For Ramji (Kishore Kadam, giving a performance that claims brilliance as a birthright) the finality of death is impossible to accept. When the one gone is his only son how can life ever be filled with sunshine? The hope of his autumnal security is extinguished. Ramji is inconsolable. His friends, played by a gaggle of brilliant actors Mohan Agashe, Dilip Prabhavalkar, Girish Kulkarni (a tad young for the wizened company he keeps) and what a pleasure to see the much-missed Uttara Baokar as the compassionate matriarch, rally around Ramji, try to push him out of the abyss. Divert his mind with passages about life after death from the holy scriptures.
But Ramji’s stubborn refusal to accept his son’s departure is like a cloud hovering over the characters. Providentially, and with calculated lyricism, it rains and it pours in the film while Ramji’s tears remain frozen. The visual mix of grief and cloudbursts is captured by cinematographer Dhananjay Kulkarni in swirls of misgivings. Then something happens. A nervous couple, exceptionally played by Amruta Subhash and Shashank Shende, are awaiting the birth of a calf. And their cow is in labour distress. Ramji’s intervention is required.
Here is where I had difficulties going along with Ms Bharve’s philosophical arguments. For one, it appears insensitive to solicit a bereaved father’s services to deliver a calf. More importantly, Ramji’s transformation from monstrous unreasonable grief (he shouts for his daughter-in-law, the underused Anjali Patil, to leave with her newly-born baby girl as she was unable to “give back” his son to him by delivering a boy) to sudden acceptance of the loss and even joy in the new birth, is not fully convincing. It looks laboured.

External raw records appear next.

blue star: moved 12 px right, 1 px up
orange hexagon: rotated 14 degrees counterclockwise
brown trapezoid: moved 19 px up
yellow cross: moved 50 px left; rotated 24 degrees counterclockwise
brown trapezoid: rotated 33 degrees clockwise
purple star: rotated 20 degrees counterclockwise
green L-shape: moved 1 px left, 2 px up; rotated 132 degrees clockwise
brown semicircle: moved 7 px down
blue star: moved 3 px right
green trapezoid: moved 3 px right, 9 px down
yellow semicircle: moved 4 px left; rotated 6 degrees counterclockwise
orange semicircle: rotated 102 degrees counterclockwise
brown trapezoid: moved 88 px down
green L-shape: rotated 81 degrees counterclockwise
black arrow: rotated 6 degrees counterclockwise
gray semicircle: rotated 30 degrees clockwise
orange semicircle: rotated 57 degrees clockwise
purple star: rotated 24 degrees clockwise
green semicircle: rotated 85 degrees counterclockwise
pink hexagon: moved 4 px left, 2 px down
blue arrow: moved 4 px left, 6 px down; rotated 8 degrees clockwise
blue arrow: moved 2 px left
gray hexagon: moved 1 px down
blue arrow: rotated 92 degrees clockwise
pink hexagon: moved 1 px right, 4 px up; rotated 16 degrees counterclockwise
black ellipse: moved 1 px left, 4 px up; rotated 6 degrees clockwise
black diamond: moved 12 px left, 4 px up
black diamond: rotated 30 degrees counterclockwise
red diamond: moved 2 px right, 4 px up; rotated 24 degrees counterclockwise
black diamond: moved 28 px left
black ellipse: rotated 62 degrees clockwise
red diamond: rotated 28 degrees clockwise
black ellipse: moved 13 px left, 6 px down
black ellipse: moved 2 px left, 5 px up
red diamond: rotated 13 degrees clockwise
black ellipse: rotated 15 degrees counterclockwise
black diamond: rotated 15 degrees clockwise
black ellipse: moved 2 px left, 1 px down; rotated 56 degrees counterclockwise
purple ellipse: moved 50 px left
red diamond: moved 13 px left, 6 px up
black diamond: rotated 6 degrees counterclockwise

Even if one accepts Ramji’s transformative leap as divine intervention, it is still not certain why a man lately so wounded by grief would be so accepting of his loss after a calf is born. All I can say is, good for Ramji. Life’s losses are less lyrical far more difficult to accept. Despite the fatal flaw, Dithee is a film that needs to be seen for its visual texture (dark louring skies, pelting rain) and its celebration of the life-force with a joyous song at the end where everyone joins in with not a care in the world.
Indeed, Dithee works better as a stage play on film. The characters are often seen in postures suggesting the presence of an audience somewhere out there. Invisible, invincible, incomprehensible.
Written & Directed by Sumitra Bhave, Dithee gets 3 stars.